そうしている内に、時計の針は 13:30...。
普段なら まだまだこれからと言う時間だが
そろそろタイムアップという運びになった。

まぁ、こればかりは仕方ない。

あ、ちょっと待った!

現場を離れようとすると
ようやく復帰した おとうと が、スギの倒木に群がる、ヒメスギカミキリを見つけたようだ。


思いっきり枯れてますなぁ...。


無数のヒメスギカミキリが、素早く、そしてかなり激しく動き回っている。
これこそが、ネット上でよく話題に上っている、「運動会」と言うやつなのであろう。
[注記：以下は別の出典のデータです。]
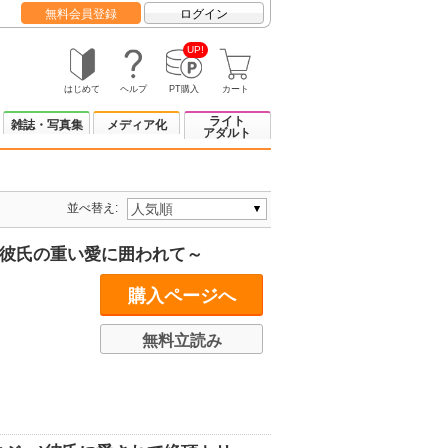
無料会員登録
ログイン
UP!
はじめて
ヘルプ
PT購入
カート
ライト
雑誌・写真集
メディア化
アダルト
並べ替え:
レ彼氏の重い愛に囲われて～
購入ページへ
無料立読み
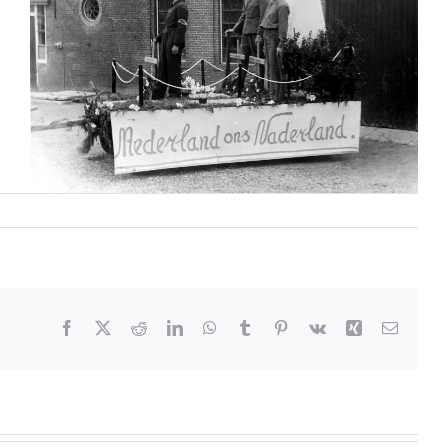
Facebook
X
Reddit
LinkedIn
WhatsApp
Tumblr
Pinterest
Vk
Xing
E-
mail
。

ペアになれば、少々落ち着くので
こうした撮影も可能だ。


ヒメスギカミキリCallidiellum rufipenne MOTSCHULSKY, 1860



わはは、じ〜っと眺めていると、何だか楽しいなぁ。... (^-^;
最後に、面白いものが見られた☆

さて、そろそろ引きあげようかな。。

結果としては既採集種ばかりだったが
今日の所は、ま、こんなものだろう。
新しい記録は大事。されど息を抜くことも大事である。



〜 後記 〜

今回は、昨年と同じこの4月30日に
同じ場所(ニワトコの樹)で、同じカミキリムシを、やはり同じように たった一頭のみ確認した。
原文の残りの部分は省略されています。